With pictures left out, retype exactly the lines from the one containing "住友电工集团为加速确保、录用、培养全球人才，在全球HRM中明" through the final line of the entries.
*** Exercise materials Section Begins ***
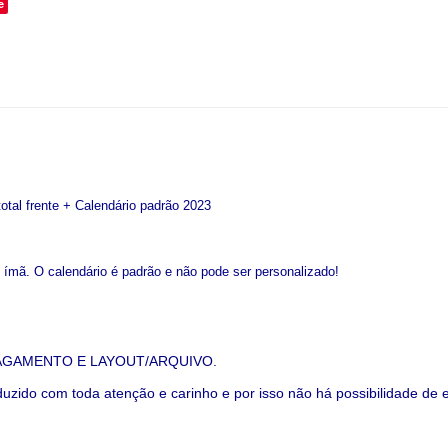
e
otal frente + Calendário padrão 2023
 ímã. O calendário é padrão e não pode ser personalizado!
AGAMENTO E LAYOUT/ARQUIVO.
uzido com toda atenção e carinho e por isso não há possibilidade d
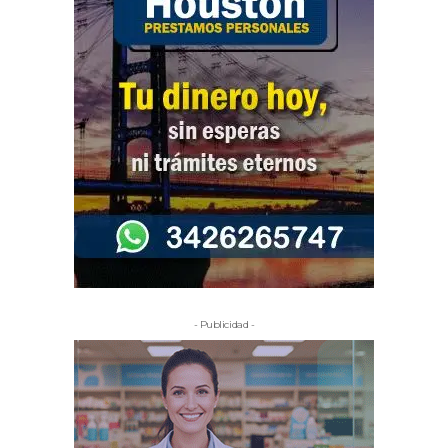
- Publicidad -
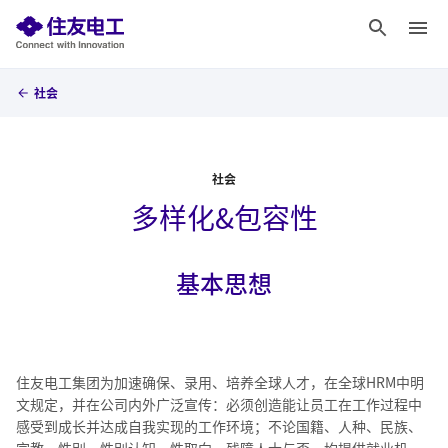
社会
社会
多样化&包容性
基本思想
住友电工集团为加速确保、录用、培养全球人才，在全球HRM中明
文规定，并在公司内外广泛宣传：必须创造能让员工在工作过程中
感受到成长并达成自我实现的工作环境；不论国籍、人种、民族、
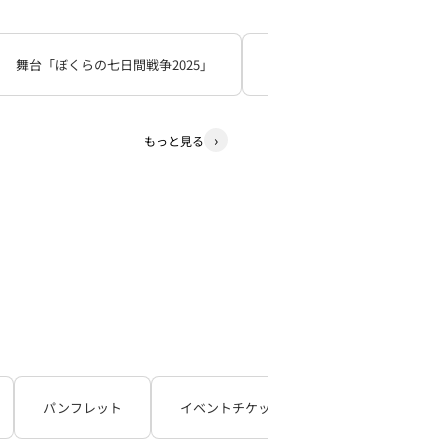
舞台「ぼくらの七日間戦争2025」
死神遣いの事件帖
少
もっと見る
パンフレット
イベントチケット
*** Exercise materials Section Ends ***
- _Response to this task_
住友电工集团为加速确保、录用、培养全球人才，在全球HRM中明
文规定，并在公司内外广泛宣传：必须创造能让员工在工作过程中
感受到成长并达成自我实现的工作环境；不论国籍、人种、民族、
舞台「ぼくらの七日間戦争2025」
死神遣いの事件帖
少
もっと見る
パンフレット
イベントチケット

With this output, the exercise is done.